§ WORK REQUIRED
When the line with "松、基辛格的政治觀點，個人歷史，個性" turns up below, begin repeating exactly, and carry on through the line with "Potongan 70% biaya pasang baru!"; no pictures go into the copy.

-----

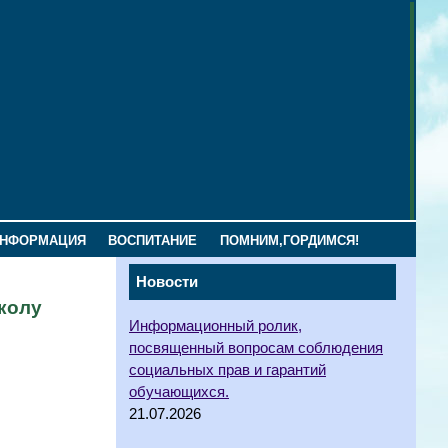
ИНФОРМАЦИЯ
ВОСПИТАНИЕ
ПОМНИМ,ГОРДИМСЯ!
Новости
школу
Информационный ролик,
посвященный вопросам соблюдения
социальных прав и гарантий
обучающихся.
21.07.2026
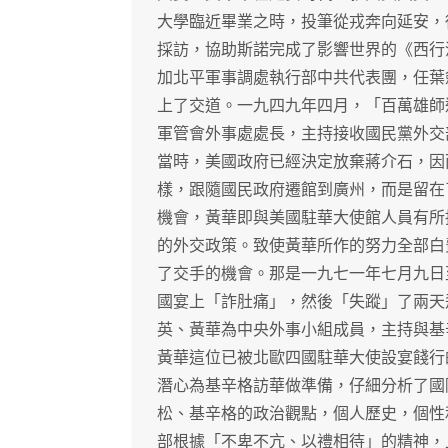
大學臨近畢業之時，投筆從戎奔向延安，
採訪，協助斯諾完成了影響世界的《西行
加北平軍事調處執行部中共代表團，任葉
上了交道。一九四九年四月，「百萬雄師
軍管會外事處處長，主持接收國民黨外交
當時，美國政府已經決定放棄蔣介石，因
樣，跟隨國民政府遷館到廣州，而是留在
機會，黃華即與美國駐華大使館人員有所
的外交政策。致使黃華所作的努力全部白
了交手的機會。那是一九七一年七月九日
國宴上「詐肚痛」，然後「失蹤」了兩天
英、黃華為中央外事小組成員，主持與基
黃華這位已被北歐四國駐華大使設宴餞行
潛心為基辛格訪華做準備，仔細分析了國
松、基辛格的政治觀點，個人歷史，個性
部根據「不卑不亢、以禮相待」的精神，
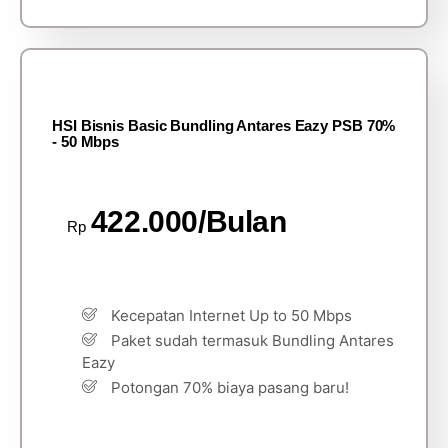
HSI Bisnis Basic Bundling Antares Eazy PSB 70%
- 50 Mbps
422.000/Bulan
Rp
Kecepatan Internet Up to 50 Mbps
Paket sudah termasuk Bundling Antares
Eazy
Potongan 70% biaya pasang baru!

-----

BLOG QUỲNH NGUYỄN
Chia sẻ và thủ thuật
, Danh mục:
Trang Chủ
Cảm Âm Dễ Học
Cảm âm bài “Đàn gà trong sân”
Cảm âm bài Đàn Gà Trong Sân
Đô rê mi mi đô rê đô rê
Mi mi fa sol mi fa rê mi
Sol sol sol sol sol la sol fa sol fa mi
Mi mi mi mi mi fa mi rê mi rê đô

-----

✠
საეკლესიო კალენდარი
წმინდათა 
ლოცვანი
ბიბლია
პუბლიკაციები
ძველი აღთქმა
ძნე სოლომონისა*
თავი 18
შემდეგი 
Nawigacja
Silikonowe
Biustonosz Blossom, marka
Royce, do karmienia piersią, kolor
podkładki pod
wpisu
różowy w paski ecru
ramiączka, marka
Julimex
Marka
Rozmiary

-----

§ FINISHED TASK
松、基辛格的政治觀點，個人歷史，個性
部根據「不卑不亢、以禮相待」的精神，
HSI Bisnis Basic Bundling Antares Eazy PSB 70%
- 50 Mbps
422.000/Bulan
Rp
Kecepatan Internet Up to 50 Mbps
Paket sudah termasuk Bundling Antares
Eazy
Potongan 70% biaya pasang baru!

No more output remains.